Roxie feels very blessed in where they live, near Belvedere, South Dakota, saying, “It’s a super good community here. Everybody goes to help everyone else brand and vaccinate and share work. Beyond that we seldom get too far, except Stockgrowers events and church, but internet communications like Facebook kinda widen your world.”

One talent of Roxie’s that’s widened other people’s worlds is photography. She’s good with a camera and finds folk enjoy and cherish the photos she shares with them of their brandings or family events – always times they’re too busy to take pictures. “I say it’s my way of storing a memory or a moment, and I used to have camera in hand wherever I went,” she says.

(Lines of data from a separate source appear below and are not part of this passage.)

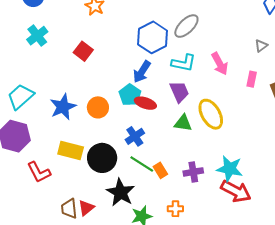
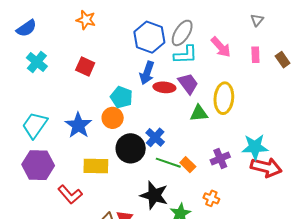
gray ellipse: (186, 26) -> (182, 33), moved
cyan pentagon: (130, 95) -> (121, 97), moved
red ellipse: (145, 103) -> (164, 87), moved
yellow ellipse: (211, 114) -> (224, 98), turned 48
black circle: (102, 158) -> (131, 148), moved
orange cross: (175, 209) -> (211, 198), turned 35

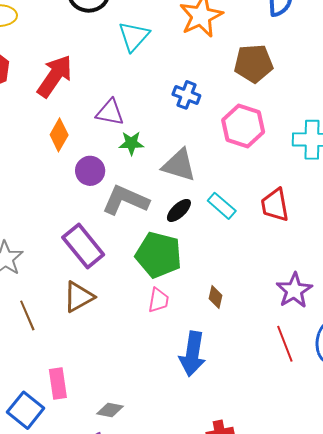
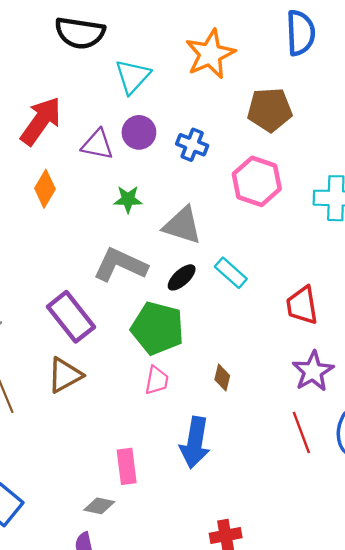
purple triangle: (110, 112) -> (97, 144), moved
purple circle: (90, 171) -> (139, 132), moved
red trapezoid: (275, 205) -> (302, 305), moved
pink rectangle: (58, 384) -> (127, 466), moved

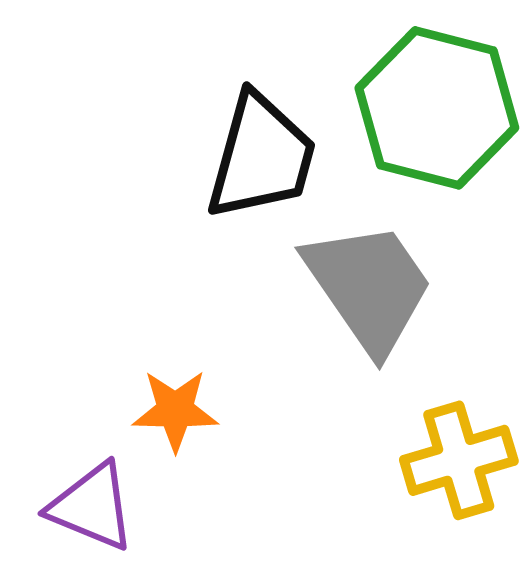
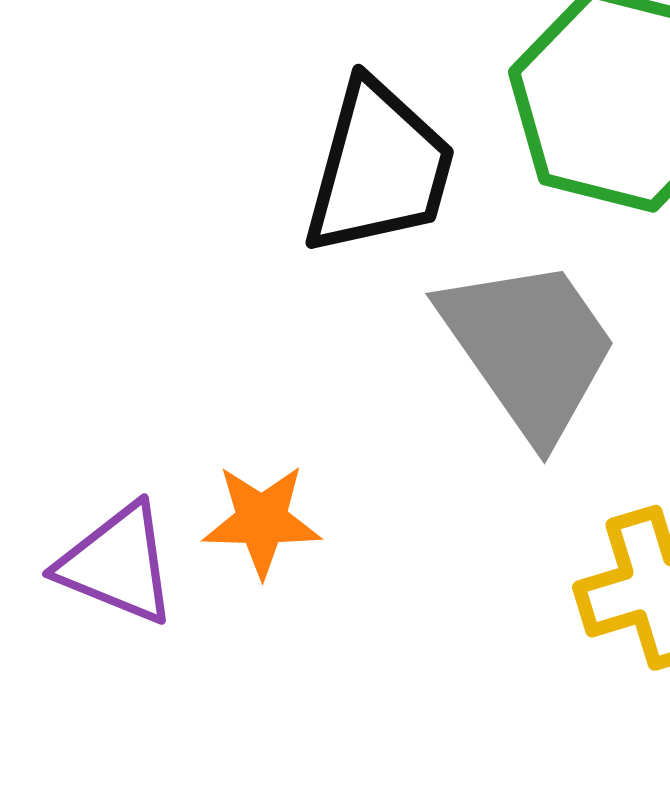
purple triangle: (92, 507) -> (117, 564), moved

Kenny became involved in R-CALF USA in the 1990s and has served as Chairman of the Animal I.D. Committee for them. The Foxes are also involved with the South Dakota Stockgrowers Association, where Kenny served as president from 2009 – 2011. He encourages ranchers to become more involved with others in advocacy groups that help educate the world and use the weight of numbers to push positive marketing and education programs. He noted increased membership in such groups when beef prices were at their lowest and says, “When prices get good people get involved in other pursuits. In this day and age, if you’re not active in an organization that promotes your business a lot, you are not employing good management skills.

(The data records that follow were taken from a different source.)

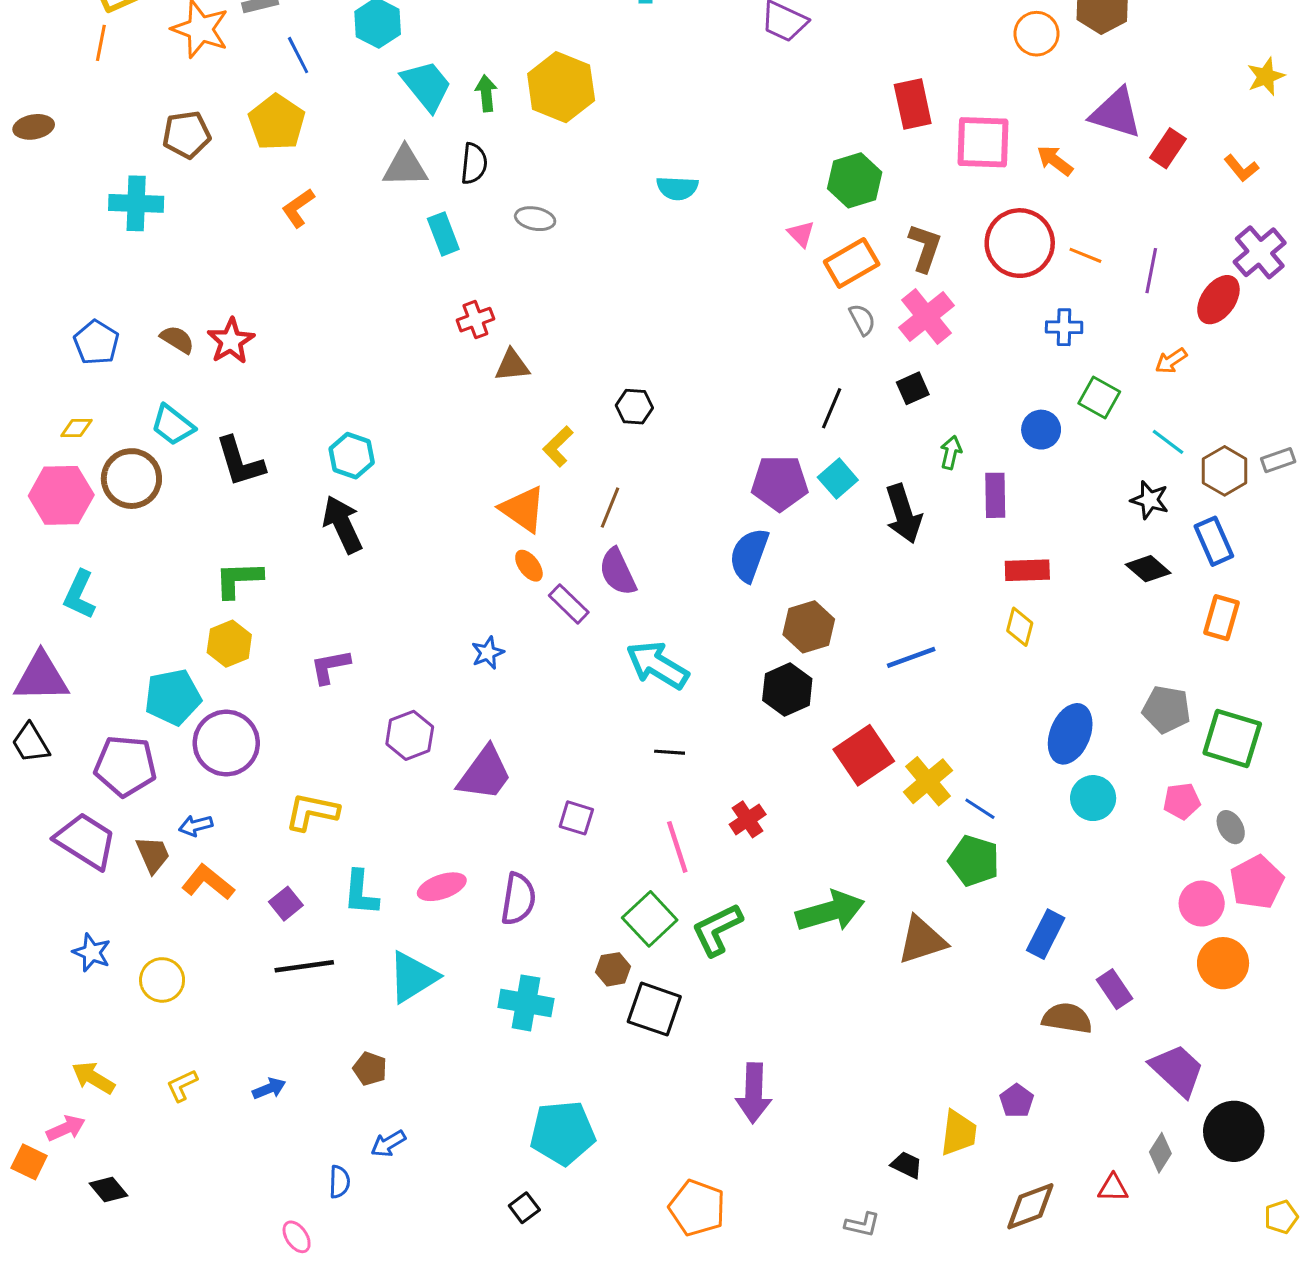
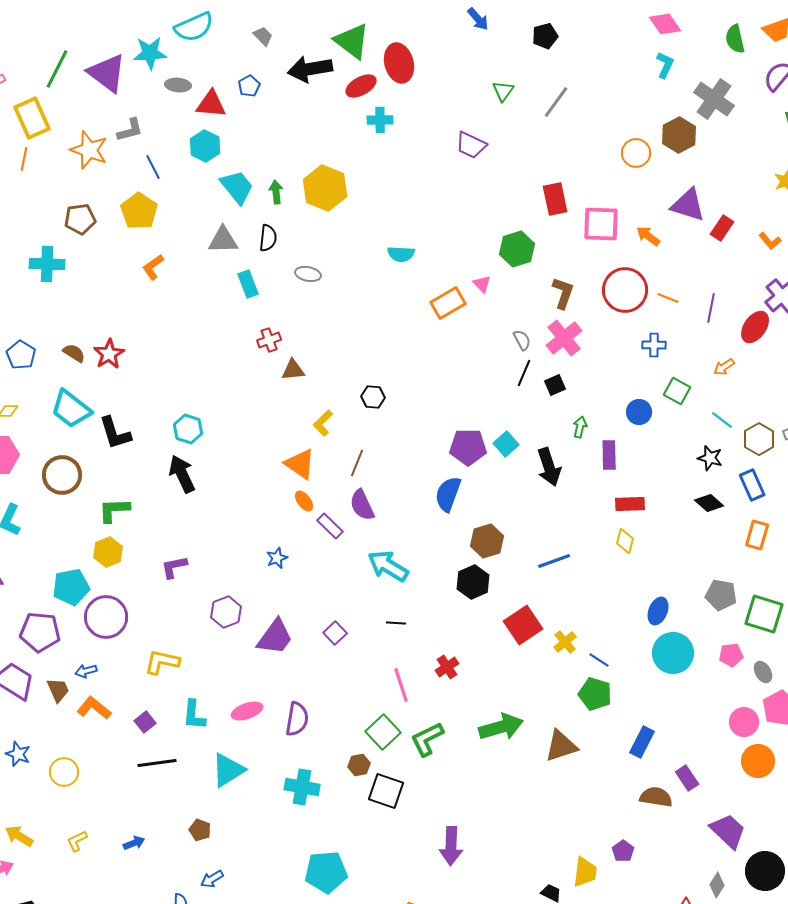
orange rectangle: (852, 263) -> (448, 303), moved
black line: (832, 408) -> (524, 373), moved
cyan trapezoid: (173, 425) -> (71, 409), size x1.4
brown circle: (131, 479) -> (62, 475), moved
blue ellipse: (1070, 734) -> (658, 611), size x0.7
yellow cross: (928, 781) -> (565, 642), size x0.7
cyan circle: (1093, 798) -> (673, 653), size x1.4
purple square: (576, 818) -> (335, 633), moved, turned 30

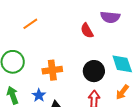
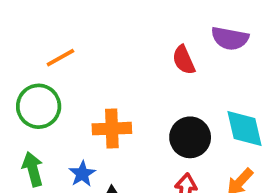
orange line: (30, 24) -> (60, 58), moved

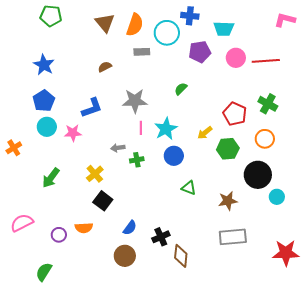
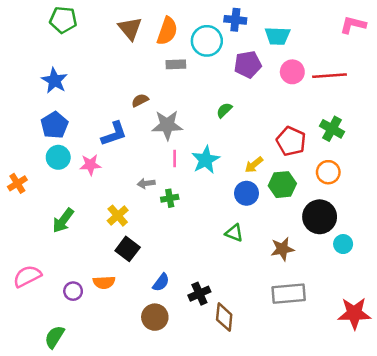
brown semicircle: (105, 67) -> (140, 100), moved
blue circle: (174, 156) -> (246, 193), moved

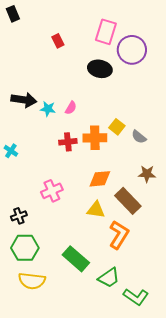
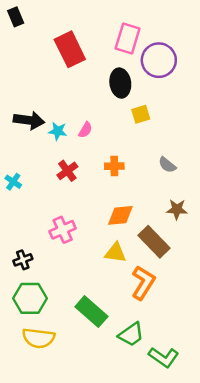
red rectangle: (58, 41) -> (70, 49), size x2.0
black ellipse: (100, 69) -> (120, 83), turned 70
yellow square: (117, 127) -> (141, 114), moved, turned 35
orange cross: (95, 138) -> (114, 166), size x0.7
red cross: (68, 142) -> (67, 171), moved, turned -30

“Consumers have way more votes than we have as producers, so they must be educated. They’re not aware that we have a lot of safeguards already built into our industry that protect the quality of our meat. We must continuously search for ways to promote ourselves and our product,” he says.

“The bottom line is, none of this would be possible without the good Lord’s help,” Kenny says. “My family and my wife’s family and our kids and grandkids are all part of it. It gives you a reason to get up in the morning and get after it.” Kenny says.